Add phase 2 - download default branch commits for repositories collected in phase 1

2026-04-23 19:16:50 -07:00
parent 96906ee00f
commit 98696ddb29
18 changed files with 991 additions and 381 deletions
--- a/README.md
+++ b/README.md
@@ -0,0 +1,121 @@
+# GitHub Data Pipeline
+
+This project builds a two-phase GitHub data pipeline:
+
+- Phase 1 samples repositories from GitHub Search and stores repository metadata.

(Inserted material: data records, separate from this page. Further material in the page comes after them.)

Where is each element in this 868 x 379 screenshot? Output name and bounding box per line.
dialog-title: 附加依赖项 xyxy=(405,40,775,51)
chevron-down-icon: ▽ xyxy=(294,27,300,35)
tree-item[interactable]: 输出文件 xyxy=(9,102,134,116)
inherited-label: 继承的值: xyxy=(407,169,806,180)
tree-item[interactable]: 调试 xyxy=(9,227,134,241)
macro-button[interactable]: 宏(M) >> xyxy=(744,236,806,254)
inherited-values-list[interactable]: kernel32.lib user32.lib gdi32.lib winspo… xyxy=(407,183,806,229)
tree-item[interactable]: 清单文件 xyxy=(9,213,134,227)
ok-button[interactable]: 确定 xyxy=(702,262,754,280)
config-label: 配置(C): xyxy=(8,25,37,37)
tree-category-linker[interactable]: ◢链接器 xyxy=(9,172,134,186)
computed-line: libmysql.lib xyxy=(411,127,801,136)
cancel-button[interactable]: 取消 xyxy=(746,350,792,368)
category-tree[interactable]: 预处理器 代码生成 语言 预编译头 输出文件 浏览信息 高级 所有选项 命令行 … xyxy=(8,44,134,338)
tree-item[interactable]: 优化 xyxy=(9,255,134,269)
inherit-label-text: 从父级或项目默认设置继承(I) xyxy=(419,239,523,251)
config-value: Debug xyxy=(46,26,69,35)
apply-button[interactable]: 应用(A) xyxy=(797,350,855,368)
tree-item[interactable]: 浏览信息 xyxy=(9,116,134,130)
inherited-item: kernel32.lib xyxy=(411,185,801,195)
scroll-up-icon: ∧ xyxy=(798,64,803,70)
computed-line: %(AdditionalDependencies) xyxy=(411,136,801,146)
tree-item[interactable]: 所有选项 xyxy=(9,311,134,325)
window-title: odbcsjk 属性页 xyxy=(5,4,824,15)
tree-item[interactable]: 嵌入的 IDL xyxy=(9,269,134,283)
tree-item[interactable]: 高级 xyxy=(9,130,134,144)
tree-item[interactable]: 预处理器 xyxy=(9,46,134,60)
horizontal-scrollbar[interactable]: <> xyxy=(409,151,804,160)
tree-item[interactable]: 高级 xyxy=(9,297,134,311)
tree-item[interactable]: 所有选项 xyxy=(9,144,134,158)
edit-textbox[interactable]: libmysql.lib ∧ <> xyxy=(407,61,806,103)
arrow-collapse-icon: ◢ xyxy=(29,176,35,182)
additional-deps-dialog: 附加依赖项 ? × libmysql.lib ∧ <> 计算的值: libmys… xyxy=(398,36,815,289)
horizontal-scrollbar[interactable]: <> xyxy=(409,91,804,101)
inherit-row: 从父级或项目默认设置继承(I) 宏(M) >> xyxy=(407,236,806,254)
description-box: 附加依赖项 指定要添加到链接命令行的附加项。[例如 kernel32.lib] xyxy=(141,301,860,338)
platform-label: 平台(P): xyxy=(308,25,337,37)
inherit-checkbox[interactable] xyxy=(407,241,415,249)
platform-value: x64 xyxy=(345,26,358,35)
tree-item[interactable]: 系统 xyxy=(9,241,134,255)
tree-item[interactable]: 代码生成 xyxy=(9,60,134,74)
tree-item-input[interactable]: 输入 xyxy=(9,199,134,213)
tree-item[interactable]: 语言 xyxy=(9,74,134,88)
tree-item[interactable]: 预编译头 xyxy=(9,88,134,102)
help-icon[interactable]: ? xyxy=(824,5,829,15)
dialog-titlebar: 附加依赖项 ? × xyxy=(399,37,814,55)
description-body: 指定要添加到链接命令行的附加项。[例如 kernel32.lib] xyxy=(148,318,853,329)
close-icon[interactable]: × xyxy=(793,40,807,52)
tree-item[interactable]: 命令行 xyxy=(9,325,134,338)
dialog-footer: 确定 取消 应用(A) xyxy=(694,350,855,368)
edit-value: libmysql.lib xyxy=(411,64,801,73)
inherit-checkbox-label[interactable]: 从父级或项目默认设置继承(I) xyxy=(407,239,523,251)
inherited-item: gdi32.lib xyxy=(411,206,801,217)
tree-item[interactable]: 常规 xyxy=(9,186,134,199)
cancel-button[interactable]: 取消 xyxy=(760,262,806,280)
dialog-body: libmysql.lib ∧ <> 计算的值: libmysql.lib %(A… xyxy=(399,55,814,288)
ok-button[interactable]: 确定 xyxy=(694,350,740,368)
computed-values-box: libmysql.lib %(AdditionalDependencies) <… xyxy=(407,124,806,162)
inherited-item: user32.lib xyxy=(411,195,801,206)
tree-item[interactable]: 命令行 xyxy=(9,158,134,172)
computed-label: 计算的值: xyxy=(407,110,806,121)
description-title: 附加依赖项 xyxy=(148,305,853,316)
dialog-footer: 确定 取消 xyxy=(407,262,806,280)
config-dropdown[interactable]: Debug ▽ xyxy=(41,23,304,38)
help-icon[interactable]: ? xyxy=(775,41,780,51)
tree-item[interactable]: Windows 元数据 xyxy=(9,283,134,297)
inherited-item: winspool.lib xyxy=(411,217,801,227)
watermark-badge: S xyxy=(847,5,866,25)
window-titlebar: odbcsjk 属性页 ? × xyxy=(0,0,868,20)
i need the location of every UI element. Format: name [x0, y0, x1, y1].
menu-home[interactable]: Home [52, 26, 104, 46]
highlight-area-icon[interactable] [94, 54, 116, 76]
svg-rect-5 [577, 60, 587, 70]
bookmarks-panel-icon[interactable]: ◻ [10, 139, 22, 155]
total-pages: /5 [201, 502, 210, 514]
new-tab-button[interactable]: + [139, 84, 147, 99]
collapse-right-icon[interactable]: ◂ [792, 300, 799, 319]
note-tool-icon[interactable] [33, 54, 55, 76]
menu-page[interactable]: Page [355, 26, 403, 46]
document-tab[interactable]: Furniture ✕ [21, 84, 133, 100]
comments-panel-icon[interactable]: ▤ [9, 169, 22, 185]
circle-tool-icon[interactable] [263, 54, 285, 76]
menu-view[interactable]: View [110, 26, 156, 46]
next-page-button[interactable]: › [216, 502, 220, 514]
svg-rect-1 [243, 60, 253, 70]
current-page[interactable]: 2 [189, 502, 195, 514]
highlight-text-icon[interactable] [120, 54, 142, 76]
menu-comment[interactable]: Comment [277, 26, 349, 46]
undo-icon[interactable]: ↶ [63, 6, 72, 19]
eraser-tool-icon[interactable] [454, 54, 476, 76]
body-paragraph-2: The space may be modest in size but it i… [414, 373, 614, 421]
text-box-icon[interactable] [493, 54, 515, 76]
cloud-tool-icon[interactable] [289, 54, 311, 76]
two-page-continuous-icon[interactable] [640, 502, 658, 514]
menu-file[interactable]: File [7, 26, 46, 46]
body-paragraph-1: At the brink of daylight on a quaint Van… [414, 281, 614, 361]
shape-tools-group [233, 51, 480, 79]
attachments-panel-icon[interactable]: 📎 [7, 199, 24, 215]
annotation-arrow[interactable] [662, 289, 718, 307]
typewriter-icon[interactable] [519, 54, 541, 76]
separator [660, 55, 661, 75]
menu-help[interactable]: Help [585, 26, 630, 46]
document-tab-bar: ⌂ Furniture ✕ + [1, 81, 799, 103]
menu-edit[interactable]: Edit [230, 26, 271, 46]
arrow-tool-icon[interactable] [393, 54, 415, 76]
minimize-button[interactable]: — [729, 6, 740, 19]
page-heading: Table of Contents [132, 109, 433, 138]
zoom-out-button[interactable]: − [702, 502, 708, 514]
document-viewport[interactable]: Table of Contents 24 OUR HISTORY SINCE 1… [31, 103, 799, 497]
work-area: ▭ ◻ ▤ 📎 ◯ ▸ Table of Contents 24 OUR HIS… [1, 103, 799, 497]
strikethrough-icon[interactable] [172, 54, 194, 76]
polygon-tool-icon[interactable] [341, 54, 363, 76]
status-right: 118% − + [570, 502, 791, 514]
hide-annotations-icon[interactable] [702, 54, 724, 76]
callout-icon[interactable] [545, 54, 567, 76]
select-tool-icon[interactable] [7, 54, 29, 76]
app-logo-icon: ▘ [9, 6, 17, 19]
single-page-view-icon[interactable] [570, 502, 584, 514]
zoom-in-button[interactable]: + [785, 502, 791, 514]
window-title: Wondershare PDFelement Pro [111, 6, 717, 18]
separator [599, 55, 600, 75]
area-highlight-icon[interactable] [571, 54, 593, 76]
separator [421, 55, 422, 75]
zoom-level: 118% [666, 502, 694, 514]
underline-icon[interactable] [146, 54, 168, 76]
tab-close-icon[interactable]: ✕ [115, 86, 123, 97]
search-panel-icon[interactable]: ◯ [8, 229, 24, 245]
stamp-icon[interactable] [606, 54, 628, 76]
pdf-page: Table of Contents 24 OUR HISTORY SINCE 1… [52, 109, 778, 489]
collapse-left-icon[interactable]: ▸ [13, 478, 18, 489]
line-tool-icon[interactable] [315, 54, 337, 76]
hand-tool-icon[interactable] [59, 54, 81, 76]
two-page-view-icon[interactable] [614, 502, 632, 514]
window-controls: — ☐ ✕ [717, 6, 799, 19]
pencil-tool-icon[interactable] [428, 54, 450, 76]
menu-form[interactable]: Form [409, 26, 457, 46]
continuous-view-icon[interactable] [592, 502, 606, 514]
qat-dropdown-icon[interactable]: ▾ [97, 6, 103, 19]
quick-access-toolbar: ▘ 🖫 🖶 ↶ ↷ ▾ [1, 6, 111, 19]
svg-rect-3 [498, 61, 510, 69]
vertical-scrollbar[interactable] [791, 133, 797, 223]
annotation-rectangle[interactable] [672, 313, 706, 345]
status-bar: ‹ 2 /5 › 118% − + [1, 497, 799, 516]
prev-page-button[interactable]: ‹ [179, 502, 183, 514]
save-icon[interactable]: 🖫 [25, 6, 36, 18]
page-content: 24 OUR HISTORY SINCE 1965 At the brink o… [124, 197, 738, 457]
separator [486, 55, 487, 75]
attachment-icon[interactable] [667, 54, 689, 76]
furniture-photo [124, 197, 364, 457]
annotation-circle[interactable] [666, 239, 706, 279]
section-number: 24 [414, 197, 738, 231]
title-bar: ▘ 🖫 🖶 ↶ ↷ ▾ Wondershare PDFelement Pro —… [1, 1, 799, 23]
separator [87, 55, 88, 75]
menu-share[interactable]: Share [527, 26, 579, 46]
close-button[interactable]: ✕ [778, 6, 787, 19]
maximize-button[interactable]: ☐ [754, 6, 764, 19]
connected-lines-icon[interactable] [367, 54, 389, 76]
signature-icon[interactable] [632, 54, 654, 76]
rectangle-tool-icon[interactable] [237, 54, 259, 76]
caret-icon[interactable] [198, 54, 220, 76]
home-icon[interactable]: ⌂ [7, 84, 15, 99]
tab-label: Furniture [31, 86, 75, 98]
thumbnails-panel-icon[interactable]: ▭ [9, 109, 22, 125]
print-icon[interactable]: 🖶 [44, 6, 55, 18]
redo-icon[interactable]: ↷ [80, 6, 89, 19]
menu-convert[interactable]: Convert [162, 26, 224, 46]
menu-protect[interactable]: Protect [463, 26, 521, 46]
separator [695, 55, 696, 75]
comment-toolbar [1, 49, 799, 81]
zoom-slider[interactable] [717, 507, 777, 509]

+- Phase 2 reads the saved repositories, refreshes repository metadata, and downloads commit history from the current default branch.
+
+The project uses Poetry for dependency management and a `src` package layout for Python modules.
+
+## Project Layout
+
+- `src/github_datapipe/core/`
+  Shared config, GitHub API, runtime, and file IO helpers.
+- `src/github_datapipe/phases/phase1_repository_sampling/`
+  Phase 1 repository discovery and persistence.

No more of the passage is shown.